In hopes of spurring economic development, Gov. Dannel Malloy visited New Haven last week to announce a series of policies designed to foster new business growth and create “innovation hubs” throughout Connecticut.

Malloy’s policies are part of the state’s Innovation Ecosystem program, which aims to grow the Connecticut economy through an array of financial, technical and professional resource offerings for businesses. As part of the program, Malloy announced plans to start four state “innovation hubs” — local offices that will house Innovation Ecosystem resources and help businesspeople network. The hubs, which will be located in Stamford, Hartford, Storrs and New Haven, will cost $5 million initially and are funded through Malloy’s 2011 Jobs Bill.

“Connecticut has long been the home of discovery and innovation,” Malloy said in a press release. “Connecticut’s Innovation Ecosystem will help expand the number of new businesses that choose to start and run their operations in the state, creating high-skill jobs with good wages and benefits; strengthening our communities; and enhancing the quality of life for all our citizens.”

Each of the innovation hubs will provide support for entrepreneurs ranging from mentoring services to small grants. Malloy added the hubs will also function as collaborative workspaces where entrepreneurs with varied business interests and expertise will be able to work together.

Tim Shannon, a venture partner at financial firm Canaan Partners, lauded the state’s plan to encourage local business colaboration. He said the Innovation Ecosystem program “will help build communities that connect technologists, scientists and innovators, resulting in a more vibrant entrepreneurship ecosystem that will naturally attract more talent and venture opportunities.”

The state also has plans to expand the impact ecosystem beyond the four hubs — according to a press release from Malloy’s office, a network of collaboration will be established across Connecticut that will be accessible to all entrepreneurs in Connecticut. More communication between state officials and business leaders through the innovation networks will allow the state to better track economic development and target resources more effectively, the press release said.
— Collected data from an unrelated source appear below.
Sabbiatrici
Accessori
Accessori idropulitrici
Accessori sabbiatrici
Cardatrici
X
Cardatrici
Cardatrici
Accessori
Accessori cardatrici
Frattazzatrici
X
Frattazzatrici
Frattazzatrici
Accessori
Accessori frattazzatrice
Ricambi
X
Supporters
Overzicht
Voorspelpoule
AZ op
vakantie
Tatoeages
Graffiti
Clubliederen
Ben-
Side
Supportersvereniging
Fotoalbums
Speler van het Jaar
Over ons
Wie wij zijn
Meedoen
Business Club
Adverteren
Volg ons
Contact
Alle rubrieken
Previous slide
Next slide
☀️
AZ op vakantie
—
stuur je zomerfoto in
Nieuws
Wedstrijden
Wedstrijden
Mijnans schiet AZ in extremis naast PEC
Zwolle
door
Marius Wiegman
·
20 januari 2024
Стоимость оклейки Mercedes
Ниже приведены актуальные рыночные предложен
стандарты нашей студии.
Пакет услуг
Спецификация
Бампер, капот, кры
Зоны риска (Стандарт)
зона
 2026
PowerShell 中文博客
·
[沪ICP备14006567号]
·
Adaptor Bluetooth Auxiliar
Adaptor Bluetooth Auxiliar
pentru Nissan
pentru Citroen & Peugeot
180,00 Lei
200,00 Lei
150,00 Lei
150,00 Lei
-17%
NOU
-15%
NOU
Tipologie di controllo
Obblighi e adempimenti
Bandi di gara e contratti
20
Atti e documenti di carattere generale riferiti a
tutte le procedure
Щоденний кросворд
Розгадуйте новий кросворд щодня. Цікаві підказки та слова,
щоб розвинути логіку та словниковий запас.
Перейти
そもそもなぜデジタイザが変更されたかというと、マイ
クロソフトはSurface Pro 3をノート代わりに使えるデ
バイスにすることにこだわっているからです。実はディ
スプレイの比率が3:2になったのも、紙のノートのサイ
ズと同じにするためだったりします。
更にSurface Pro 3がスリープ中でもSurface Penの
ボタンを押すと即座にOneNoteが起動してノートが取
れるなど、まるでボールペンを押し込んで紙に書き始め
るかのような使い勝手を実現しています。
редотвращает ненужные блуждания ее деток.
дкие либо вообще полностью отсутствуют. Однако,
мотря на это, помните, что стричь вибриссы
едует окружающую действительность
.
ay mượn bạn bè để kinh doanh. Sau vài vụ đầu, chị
“We’ve learned that entrepreneurs want to be in places with the best networks — be they technical, financial or social — which enable them to explore and test great ideas and to find the partners, attract the investment, and connect with the customers they need to grow,” said Catherine Smith, commissioner of the Department of Economic and Community Development and chair of Connecticut Innovations. “With the addition of Connecticut’s Innovation Ecosystem, we continue to build our world-class program of economic development and to cultivate a business climate that is second to none.”

New Haven’s hub includes a specific set of programs on the horizon. These programs include Grove Co-working Space, A100, the CEO Bootcamp, the Entreprenuer’s Forum, the Founder’s Fund Fellowship, LaunchHaven and Nutmeg Studios. While the programs aim to give local businesses a leg up in the workplace, each has a different approach to tackle the problem. A100, for example, will help university engineering students enter the workforce. The CEO Bootcamp is designed to train company CEOs in the market demand for their product, and the Entreprenuer’s Forum is a bimonthly dinner that encourages local business owners to attend and discuss ideas.

“I think the focus is on small business, and that’s how we’re going to grow jobs,” said Kelly Murphy, the economic development administrator for the city of New Haven. She added that in a recent city survey, 7,600 people identified themselves as independent contractors, which is a large number for a small city.

Connecticut’s Innovation Ecosystem follows the creation of Still Revolutionary, a program that is designed to highlight the positive impact of companies and business people in Connecticut.